Integer
0
This is the master flag for activating all the NonUniform Memory Access (NUMA) directives. You must set this parameter in the FMS license file in order to activate any of the NUMA technology.
The NUMA directives discussed below are a powerful set of programming tools for achieving maximum performance. These are the directives which FMS uses internally to achieve peak performance. However, you may also use these directives in your own application.
Many of the NUMA features used by FMS work best when the machine is dedicated to FMS applications. This may be a single application or multiple applications where each one is explicitly placed. Running more than one application on a group of processors, or letting the operating system schedule other tasks on top of a FMS NUMA job may significantly degrade performance.
The fundamental building block of a NUMA machine is the "node". On Compaq systems, this is referred to as a Resource Affinity Domain (RAD) and on SGI it is referred to as a Memory Locality Domain (MLD). Within the node, all processors share a common memory with high-speed uniform access. Programming at this level is similar to Symmetric MultiProcessor (SMP) programming techniques. Currently the number of processors per node is 2 or 4, but this number may increase in the future. The FMS Parameter NPNODE defines the number of processors per node. It defaults to a value appropriate for your machine (except for the SGI Origin 2000, where it must be explicitly set to 2 in the license file).

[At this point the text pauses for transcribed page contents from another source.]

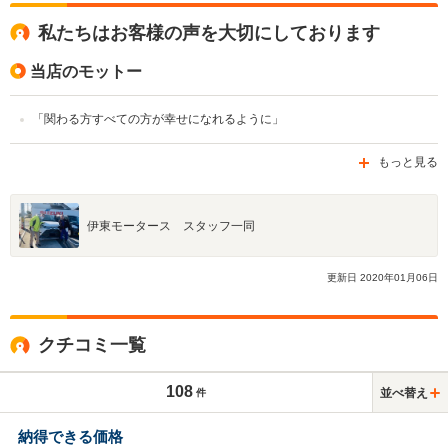
私たちはお客様の声を大切にしております
当店のモットー
「関わる方すべての方が幸せになれるように」
もっと見る
伊東モータース スタッフ一同
更新日
2020
年
01
月
06
日
クチコミ一覧
108
並べ替え
件
納得できる価格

The number of nodes NUMNOD is obtained by dividing the number of processors being used MAXCPU by the number of processors per node NPNODE. This parameter is automatically computed by FMS.
In order to achieve peak performance on a NUMA machine, the software must maximize references to local memory and minimize references to remote memory. This requires close coordination between which processor runs the thread and where the memory is placed. In addition, the software must be designed to distribute the data in a fashion similar to programming techniques used on distributed memory computers.
To achieve peak performance, FMS implements the following features:
When FMS places memory using NUMA directives, the requested memory is dealt out round robin among the nodes using a stride that is specified by the FMS Parameter MAXLMD. For example, the records used to hold matrix data use a stride that evenly distributes the record among the number of nodes being used for the problem. If you allocate memory for your application using one of the FMS memory management routines FMSIMG, FMSRMG or FMSCMG, and make the call from the parent, your memory will be distributed according to the specified value of MAXLMD. If you call the FMS memory management routines to allocate memory form a child thread, all the memory requested will be allocated on the node where that thread is running. This provides a simple, yet effective, way for you to control where your data resides on the NUMA machine.
For some applications, a single distribution of data will be optimal for the entire job. Most FMS applications, however, go through different phases, with each phase requiring a different data distribution. For example, an application may form matrix data, factor, solve and process results as distinct phases. FMS includes the Parameter MDWHEN that controls when the memory is placed. When the NUMA flag is set, memory is placed as it is required. When the NUMA flag is not set, all the memory is allocated once at the beginning.
FMS
includes options for attaching each thread to an individual processor or node. The NUMAFX Parameter controls these options. When the NUMA flag is set, this parameter automatically defaults to the optimum value for each machine.The threads are placed in increasing order, starting on processor MYCPU1 (1 is the first CPU in the machine), and continuing for MAXCPU processors. You may obtain the thread number MYCPU of a subroutine you have running in parallel by calling FMSIGT('MYNODE', MYCPU). Knowing the thread number and how the memory was distributed, you can determine what calculations should be performed on the local data.
One simple case is filling a matrix. First, you call the routine that fills the matrix in parallel using FMSPAR. At the beginning of the subroutine, you find out what thread you are by calling FMSIGT ('MYNODE', MYCPU). Next, you call one or more of the FMS memory management routines FMSIMG, FMSRMG or FMSCMG to allocate memory for your data. Because these routines are being called from a thread, they will automatically allocate the memory on the local node. After performing your part of the computation, you return the memory and return from your subroutine.